Heat’s season on brink, down 0-3 to Cavs in playoff series | Miami Herald

Miami Heat players react on the team bench while down to the Cleveland Cavaliers during the second half of Game 3 of the NBA Playoffs at Kaseya Center on April 26, 2025, in Miami. D.A. Varela [email protected]

The Miami Heat already made NBA history earlier this month. Now, the Heat needs to make more league history to avoid being eliminated in the first round of the playoffs for the second straight season.

After becoming the first 10th-place team in either conference to make the playoffs from the NBA’s play-in tournament by winning back-to-back elimination road games, the Heat now needs to become the first team in league history to rally from a 0-3 hole to win a best-of-seven playoff series.
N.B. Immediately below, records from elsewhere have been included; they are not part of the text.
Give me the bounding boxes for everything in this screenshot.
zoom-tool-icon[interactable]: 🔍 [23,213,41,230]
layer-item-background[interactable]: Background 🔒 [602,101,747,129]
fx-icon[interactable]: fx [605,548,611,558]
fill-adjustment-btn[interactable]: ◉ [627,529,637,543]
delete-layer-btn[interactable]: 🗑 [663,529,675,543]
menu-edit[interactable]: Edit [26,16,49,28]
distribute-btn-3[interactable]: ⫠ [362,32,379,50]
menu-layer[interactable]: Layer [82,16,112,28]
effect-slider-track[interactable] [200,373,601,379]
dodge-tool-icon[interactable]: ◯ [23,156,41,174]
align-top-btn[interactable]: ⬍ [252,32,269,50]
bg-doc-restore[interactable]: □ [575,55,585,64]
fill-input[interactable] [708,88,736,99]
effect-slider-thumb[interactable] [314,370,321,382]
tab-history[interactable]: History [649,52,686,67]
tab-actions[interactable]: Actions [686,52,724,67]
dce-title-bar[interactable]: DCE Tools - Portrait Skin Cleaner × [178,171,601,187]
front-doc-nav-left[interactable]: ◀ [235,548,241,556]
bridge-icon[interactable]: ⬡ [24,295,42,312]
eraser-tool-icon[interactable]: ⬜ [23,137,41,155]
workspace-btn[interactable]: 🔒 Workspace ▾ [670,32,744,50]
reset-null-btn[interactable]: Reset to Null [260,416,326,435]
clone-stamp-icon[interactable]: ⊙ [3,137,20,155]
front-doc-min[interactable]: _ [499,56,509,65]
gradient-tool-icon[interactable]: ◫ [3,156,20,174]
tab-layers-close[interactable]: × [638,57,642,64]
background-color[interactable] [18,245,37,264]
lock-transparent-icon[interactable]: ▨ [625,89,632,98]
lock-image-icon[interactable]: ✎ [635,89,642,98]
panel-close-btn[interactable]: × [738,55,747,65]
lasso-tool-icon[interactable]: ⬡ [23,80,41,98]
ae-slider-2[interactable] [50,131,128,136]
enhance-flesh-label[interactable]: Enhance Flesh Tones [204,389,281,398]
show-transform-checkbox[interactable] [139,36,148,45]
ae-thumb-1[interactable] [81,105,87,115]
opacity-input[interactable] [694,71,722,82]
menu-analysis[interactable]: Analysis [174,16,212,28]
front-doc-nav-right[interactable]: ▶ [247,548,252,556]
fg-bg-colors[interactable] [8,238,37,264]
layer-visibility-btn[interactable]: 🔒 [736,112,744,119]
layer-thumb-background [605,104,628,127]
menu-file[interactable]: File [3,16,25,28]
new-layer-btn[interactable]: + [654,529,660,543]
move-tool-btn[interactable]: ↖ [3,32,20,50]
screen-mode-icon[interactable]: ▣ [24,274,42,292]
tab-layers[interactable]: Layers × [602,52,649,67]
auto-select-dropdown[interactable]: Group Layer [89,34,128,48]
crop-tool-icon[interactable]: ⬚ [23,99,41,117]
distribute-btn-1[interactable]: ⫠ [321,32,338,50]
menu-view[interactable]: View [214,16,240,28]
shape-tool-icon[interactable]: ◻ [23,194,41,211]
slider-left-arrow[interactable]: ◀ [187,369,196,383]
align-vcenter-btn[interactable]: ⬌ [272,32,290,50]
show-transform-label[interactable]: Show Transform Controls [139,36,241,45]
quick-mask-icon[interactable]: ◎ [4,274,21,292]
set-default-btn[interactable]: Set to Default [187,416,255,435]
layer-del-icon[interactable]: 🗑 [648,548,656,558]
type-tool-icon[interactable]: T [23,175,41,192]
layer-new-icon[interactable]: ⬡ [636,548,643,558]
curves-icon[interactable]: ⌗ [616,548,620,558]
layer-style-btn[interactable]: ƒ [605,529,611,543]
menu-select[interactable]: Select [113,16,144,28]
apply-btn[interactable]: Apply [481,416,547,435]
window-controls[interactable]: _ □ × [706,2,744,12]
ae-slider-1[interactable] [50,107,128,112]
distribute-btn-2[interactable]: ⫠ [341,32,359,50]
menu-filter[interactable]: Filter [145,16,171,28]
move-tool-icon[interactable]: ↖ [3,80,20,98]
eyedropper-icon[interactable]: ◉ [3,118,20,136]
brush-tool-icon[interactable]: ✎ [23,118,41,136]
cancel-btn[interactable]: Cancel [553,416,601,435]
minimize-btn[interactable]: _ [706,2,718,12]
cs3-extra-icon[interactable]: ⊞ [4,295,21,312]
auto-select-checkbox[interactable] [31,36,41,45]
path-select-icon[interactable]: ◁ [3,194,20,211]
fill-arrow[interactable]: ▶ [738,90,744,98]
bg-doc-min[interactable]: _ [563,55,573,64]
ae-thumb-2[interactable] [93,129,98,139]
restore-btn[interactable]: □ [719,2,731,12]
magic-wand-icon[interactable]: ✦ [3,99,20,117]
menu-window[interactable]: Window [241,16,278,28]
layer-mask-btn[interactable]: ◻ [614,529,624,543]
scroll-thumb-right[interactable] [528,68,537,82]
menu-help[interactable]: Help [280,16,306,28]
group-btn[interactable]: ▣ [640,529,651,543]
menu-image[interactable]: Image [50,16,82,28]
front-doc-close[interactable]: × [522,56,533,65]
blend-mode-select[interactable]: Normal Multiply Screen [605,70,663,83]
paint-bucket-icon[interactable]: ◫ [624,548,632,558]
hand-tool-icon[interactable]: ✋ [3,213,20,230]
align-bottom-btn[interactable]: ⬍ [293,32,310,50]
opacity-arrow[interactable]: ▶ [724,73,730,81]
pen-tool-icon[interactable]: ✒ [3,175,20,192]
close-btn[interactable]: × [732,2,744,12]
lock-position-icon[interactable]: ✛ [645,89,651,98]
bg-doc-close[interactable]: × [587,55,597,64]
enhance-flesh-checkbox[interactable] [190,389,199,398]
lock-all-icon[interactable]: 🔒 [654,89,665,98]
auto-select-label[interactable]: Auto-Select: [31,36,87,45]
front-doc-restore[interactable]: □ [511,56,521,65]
NBA teams that have dropped the first three games of a best-of-seven series have gone on to lose the series every time (0-158).

The Eastern Conference’s eighth-seeded Heat fell behind 0-3 in its first-round series against the East’s top-seeded Cleveland Cavaliers in humiliating fashion, dropping Game 3, 124-87, on Saturday afternoon at Kaseya Center. It marks the Heat’s most lopsided playoff loss in franchise history, surpassing a 36-point loss to the San Antonio Spurs in Game 3 of the 2013 NBA Finals on June 11, 2013.

“I told the guys in the locker room, we wanted to be here,” Heat guard Tyler Herro said after the Game 3 defeat. “We were the No. 10 seed, we had two play-in games to win on the road. We could have let go of the rope then, we could have lost one of those games. But we wanted this, we wanted to be in the playoffs.

“This is our reality right now. But like I told the guys, it’s not time to let go of the rope. We’re going to play until the final buzzer, whether that’s next game, Game 5, 6, 7 or another series after this. We just got to keep playing. That’s what we’re paid to do and that’s who we are as an organization. We want to compete and we’re not going out 4-0.”

The Heat hasn’t lost a season 0-4 many times before, as it has been swept in a best-of-seven playoff series just twice in franchise history — in the first round against the Chicago Bulls in 2007 and in the first round against the Milwaukee Bucks in 2021. Only one of those sweeps came after Erik Spoelstra became the Heat’s head coach prior to the 2008-09 season.

“Look, this is our third elimination game that we’ve played in 10 days,” Spoelstra said following Sunday’s practice, with the Heat looking to avoid being swept in Game 4 on Monday at Kaseya Center (7:30 p.m., TNT and FanDuel Sports Network Sun). “So we just went to work, working on solutions. We put ourselves out there to be in this series. We wanted to be in this series, we fought to be in this series and this is what happens with competition. They’re a good team and this game can be humbling.”

Just forcing a Game 7 after going down 0-3 in a series is rare.

Only four teams have done it, with the last time coming when the Boston Celtics dug themselves out of a 0-3 hole to force a Game 7 in the 2023 East finals against the Heat. But the Heat won Game 7 in Boston to avoid the historic collapse before falling to the Denver Nuggets in the 2023 NBA Finals.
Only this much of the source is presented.